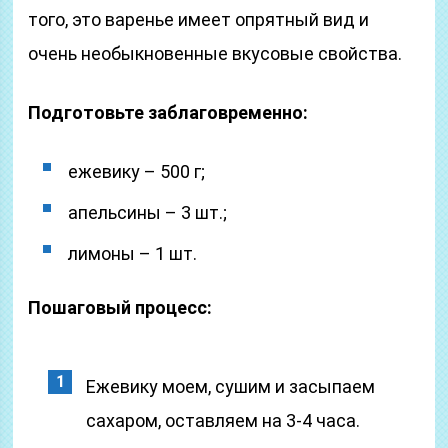
того, это варенье имеет опрятный вид и
очень необыкновенные вкусовые свойства.
Подготовьте заблаговременно:
ежевику – 500 г;
апельсины – 3 шт.;
лимоны – 1 шт.
Пошаговый процесс:
Ежевику моем, сушим и засыпаем
сахаром, оставляем на 3-4 часа.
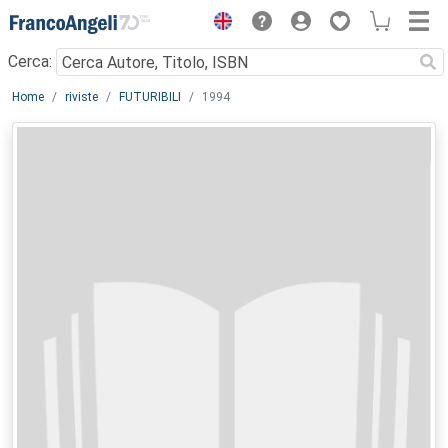
Menu
Cerca:
Main content
Home
riviste
FUTURIBILI
1994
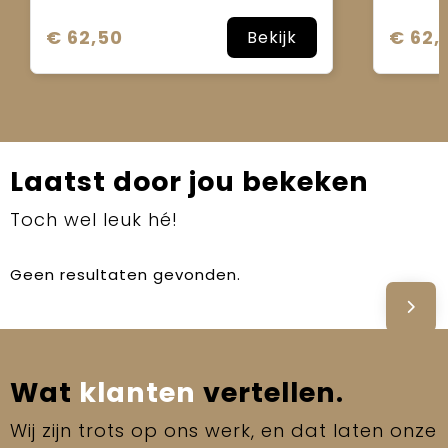
€ 62,50
€ 62,
Bekijk
Laatst door jou bekeken
Toch wel leuk hé!
Geen resultaten gevonden.
Wat
klanten
vertellen.
Wij zijn trots op ons werk, en dat laten onze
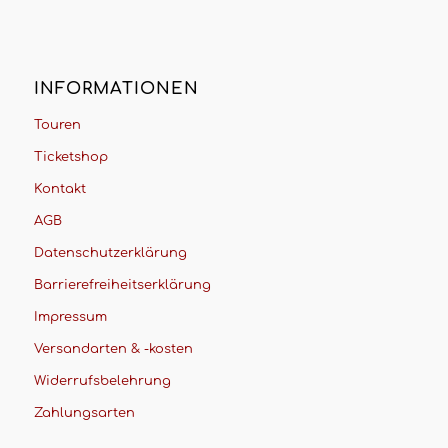
INFORMATIONEN
Touren
Ticketshop
Kontakt
AGB
Datenschutzerklärung
Barrierefreiheitserklärung
Impressum
Versandarten & -kosten
Widerrufsbelehrung
Zahlungsarten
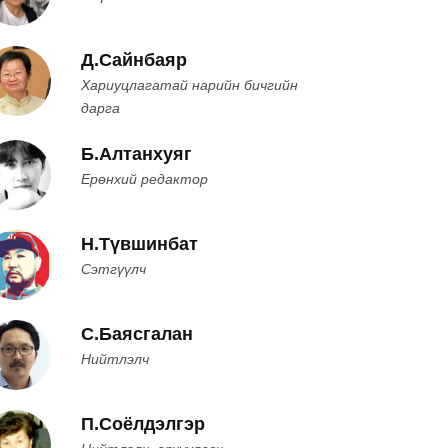
Д.Сайнбаяр
Хариуцлагатай нарийн бичгийн
дарга
Б.Алтанхуяг
Ерөнхий редактор
Н.Түвшинбат
Сэтгүүлч
С.Баясгалан
Нийтлэлч
П.Соёлдэлгэр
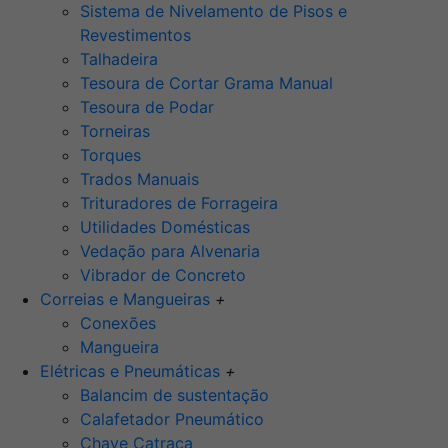
Sistema de Nivelamento de Pisos e
Revestimentos
Talhadeira
Tesoura de Cortar Grama Manual
Tesoura de Podar
Torneiras
Torques
Trados Manuais
Trituradores de Forrageira
Utilidades Domésticas
Vedação para Alvenaria
Vibrador de Concreto
Correias e Mangueiras
+
Conexões
Mangueira
Elétricas e Pneumáticas
+
Balancim de sustentação
Calafetador Pneumático
Chave Catraca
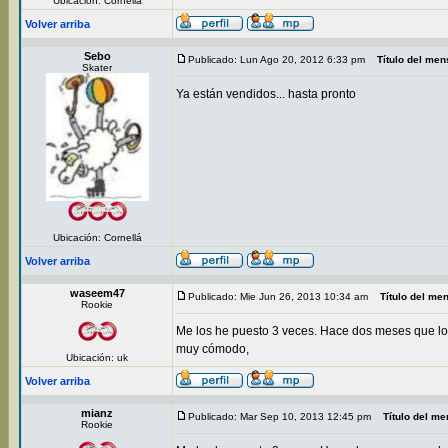
Ubicación: Cornellá
Volver arriba
Sebo
Publicado: Lun Ago 20, 2012 6:33 pm
Título del men
Skater
Ya están vendidos... hasta pronto
Ubicación: Cornellá
Volver arriba
waseem47
Publicado: Mie Jun 26, 2013 10:34 am
Título del me
Rookie
Me los he puesto 3 veces. Hace dos meses que los
muy cómodo,
Ubicación: uk
Volver arriba
mianz
Publicado: Mar Sep 10, 2013 12:45 pm
Título del me
Rookie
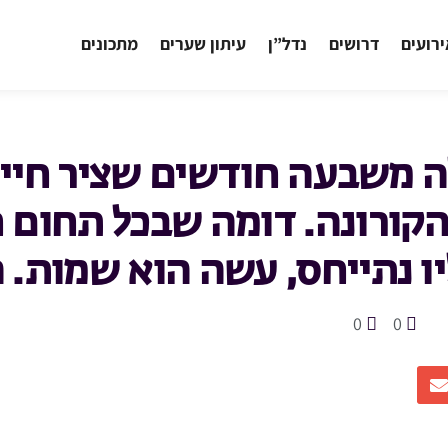
רועים
דרושים
נדל”ן
עיתון שערים
מתכונים
 משבעה חודשים שציר חיינ
הקורונה. דומה שבכל תחום ח
יו נתייחס, עשה הוא שמות. ה
0
0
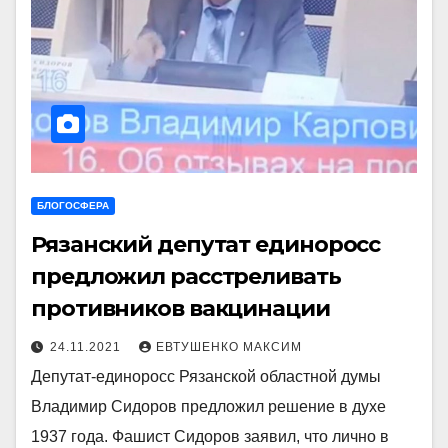
БЛОГОСФЕРА
Рязанский депутат единоросс
предложил расстреливать
противников вакцинации
24.11.2021
ЕВТУШЕНКО МАКСИМ
Депутат-единоросс Рязанской областной думы
Владимир Сидоров предложил решение в духе
1937 года. Фашист Сидоров заявил, что лично в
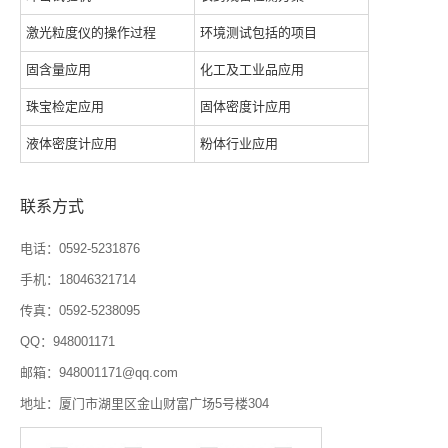
激光粒度仪的操作过程
环境测试包括的项目
固含量应用
化工及工业品应用
珠宝检定应用
固体密度计应用
液体密度计应用
粉体行业应用
联系方式
电话：0592-5231876
手机：18046321714
传真：0592-5238095
QQ：948001171
邮箱：948001171@qq.com
地址：厦门市湖里区金山财富广场5号楼304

____________

What this task involves: Please print exactly the lines from the line containing "הקורונה. דומה שבכל תחום ח" through the end of the records above, both included, leaving out every picture.

Response area:
הקורונה. דומה שבכל תחום ח
יו נתייחס, עשה הוא שמות. ה
0
0
БЛОГОСФЕРА
Рязанский депутат единоросс
предложил расстреливать
противников вакцинации
24.11.2021
ЕВТУШЕНКО МАКСИМ
Депутат-единоросс Рязанской областной думы
Владимир Сидоров предложил решение в духе
1937 года. Фашист Сидоров заявил, что лично в
激光粒度仪的操作过程
环境测试包括的项目
固含量应用
化工及工业品应用
珠宝检定应用
固体密度计应用
液体密度计应用
粉体行业应用
联系方式
电话：0592-5231876
手机：18046321714
传真：0592-5238095
QQ：948001171
邮箱：948001171@qq.com
地址：厦门市湖里区金山财富广场5号楼304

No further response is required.